Abstract

Extreme-scale transmissions exhibit schedules dependent upon the equipment used to generate data, availability of the collaborators who will investigate and analyze the data, and the availability of storage and supercomputing resources, which must be dedicated to distribution, backup, computation, and visualization of data. Given such a wide array of dependencies, these applications, which are often scientific in nature, offer the luxury of in-advance reservation of network resources prior to the demand uptimes. Advance reservation (AR) allows for efficient scheduling around or in cooperation with competing reservations from other applications. This work focuses on static inputs to two classifications of AR demands: with and without sliding-window flexibility.
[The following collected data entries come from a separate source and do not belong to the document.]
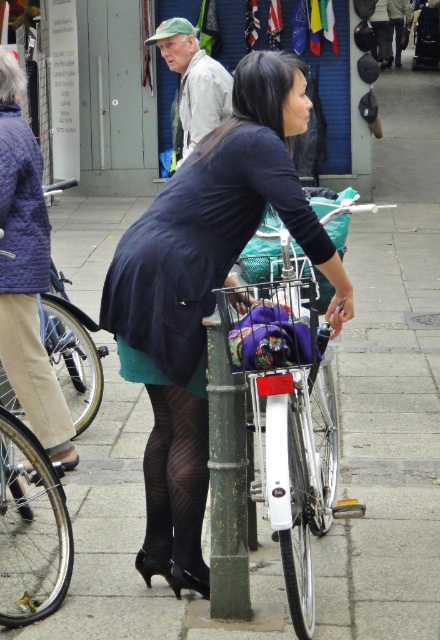 Where is the matte black dress at center located in the image?

A: The matte black dress at center is located at the 2D coordinates point (205, 292).

You are a fashion designer observing the street scene. You notice the black mesh tights at lower center and the light beige fabric pants at lower left. Which clothing item is narrower in width?

The black mesh tights at lower center are narrower in width compared to the light beige fabric pants at lower left since the black mesh tights at lower center has a smaller width according to the description.

You are a photographer setting up a shoot in this street scene. You need to ensure that the matte black dress at center and the green metallic pole at center are both visible in the frame. Given their sizes, which object should you focus on to ensure both are captured clearly?

The matte black dress at center is larger in size than the green metallic pole at center. To ensure both are visible, focus on the larger object, the matte black dress at center, as it requires more space in the frame. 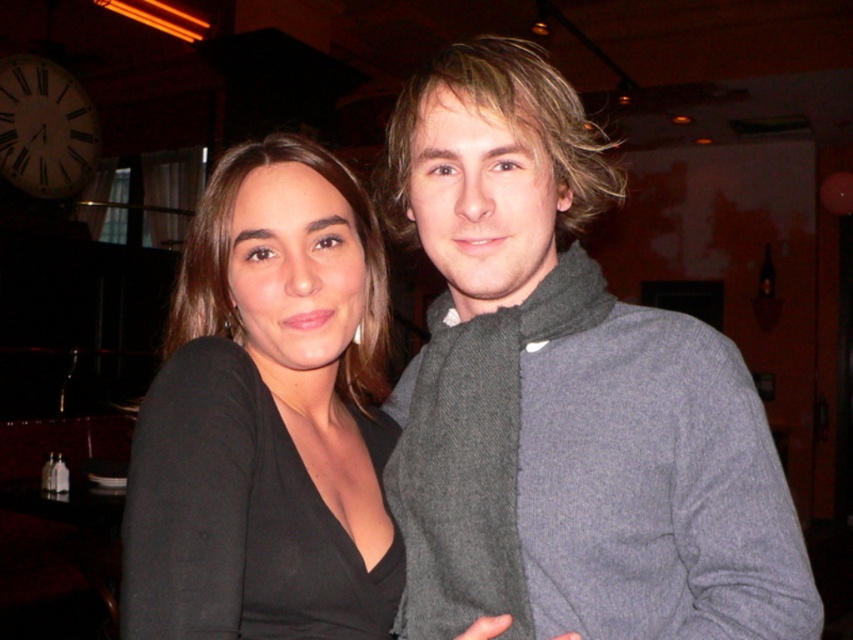 Question: Among these points, which one is nearest to the camera?

Choices:
 (A) (277, 458)
 (B) (21, 92)

Answer: (A)

Question: Which object is farther from the camera taking this photo?

Choices:
 (A) white wooden clock at upper left
 (B) black matte shirt at center

Answer: (A)

Question: Does black matte shirt at center have a greater width compared to white wooden clock at upper left?

Choices:
 (A) yes
 (B) no

Answer: (A)

Question: Can you confirm if black matte shirt at center is wider than white wooden clock at upper left?

Choices:
 (A) yes
 (B) no

Answer: (A)

Question: Can you confirm if black matte shirt at center is positioned above white wooden clock at upper left?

We further introduce the ability for a demand to be assigned to more than one dedicated wavelength at different points throughout its lifetime depending on availability. This λ-switching functionality is incorporated at time-slot granularity, which limits the overhead associated with reconfiguring wavelength resources at runtime and enhances opportunities for scheduling efficiency. A novel λ-switching integer linear program is presented to evaluate this enhancement under varying degrees of temporal flexibility. Detailed and novel proofs are provided, which demonstrate that AR scheduling with and without λ-switching is in the complexity class NP-complete. Conservative heuristics are presented to harness the benefits of λ-switching while lowering the trade-off from transceiver reconfiguration overhead. Lower bounds also are developed as a baseline comparison for these heuristics, and we evaluate these solutions through extensive simulation. We also introduce the notion of considering time-slotted, wavelength-routed networks from the perspective of a finer resource granularity represented by the intersection of the temporal and spectral resource domains.